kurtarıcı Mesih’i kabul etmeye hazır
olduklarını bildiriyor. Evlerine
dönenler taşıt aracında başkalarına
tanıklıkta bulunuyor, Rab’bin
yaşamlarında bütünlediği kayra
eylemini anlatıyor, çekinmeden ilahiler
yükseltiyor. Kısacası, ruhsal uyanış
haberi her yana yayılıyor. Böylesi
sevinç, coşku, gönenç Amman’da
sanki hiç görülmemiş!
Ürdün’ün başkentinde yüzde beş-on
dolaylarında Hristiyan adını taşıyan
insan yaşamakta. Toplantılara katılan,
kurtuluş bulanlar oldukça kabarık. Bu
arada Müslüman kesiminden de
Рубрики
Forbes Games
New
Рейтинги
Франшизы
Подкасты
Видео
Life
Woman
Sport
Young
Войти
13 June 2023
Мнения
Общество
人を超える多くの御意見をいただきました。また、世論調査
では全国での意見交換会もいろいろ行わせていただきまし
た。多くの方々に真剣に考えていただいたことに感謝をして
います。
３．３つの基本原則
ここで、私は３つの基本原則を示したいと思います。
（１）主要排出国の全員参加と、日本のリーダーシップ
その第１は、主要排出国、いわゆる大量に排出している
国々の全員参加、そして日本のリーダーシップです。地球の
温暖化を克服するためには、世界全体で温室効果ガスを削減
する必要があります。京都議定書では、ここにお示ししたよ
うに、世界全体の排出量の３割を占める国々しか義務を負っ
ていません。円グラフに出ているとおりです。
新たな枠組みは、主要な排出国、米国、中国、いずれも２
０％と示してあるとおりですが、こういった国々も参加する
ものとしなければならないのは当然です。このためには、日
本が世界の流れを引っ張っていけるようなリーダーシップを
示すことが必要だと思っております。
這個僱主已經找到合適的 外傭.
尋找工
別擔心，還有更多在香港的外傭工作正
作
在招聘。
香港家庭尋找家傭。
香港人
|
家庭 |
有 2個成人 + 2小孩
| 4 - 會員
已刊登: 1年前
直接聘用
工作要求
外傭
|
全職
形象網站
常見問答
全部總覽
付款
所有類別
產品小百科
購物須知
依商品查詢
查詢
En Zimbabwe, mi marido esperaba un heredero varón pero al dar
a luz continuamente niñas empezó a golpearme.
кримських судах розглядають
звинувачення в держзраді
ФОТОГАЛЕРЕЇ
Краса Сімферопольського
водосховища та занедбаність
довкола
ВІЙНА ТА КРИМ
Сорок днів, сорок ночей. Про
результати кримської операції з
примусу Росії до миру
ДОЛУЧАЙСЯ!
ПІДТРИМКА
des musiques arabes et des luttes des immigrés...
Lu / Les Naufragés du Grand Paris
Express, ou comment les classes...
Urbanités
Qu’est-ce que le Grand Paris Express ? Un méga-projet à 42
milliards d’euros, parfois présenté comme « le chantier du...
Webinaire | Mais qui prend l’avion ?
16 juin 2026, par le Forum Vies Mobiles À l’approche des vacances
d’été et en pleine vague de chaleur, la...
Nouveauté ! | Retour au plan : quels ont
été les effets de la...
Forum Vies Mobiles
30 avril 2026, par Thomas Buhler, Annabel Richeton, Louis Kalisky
________
THE TASK
Exactly how many lines of the records above contain "Express"? Please state only the number.

ANSWER TO THE PROBLEM
2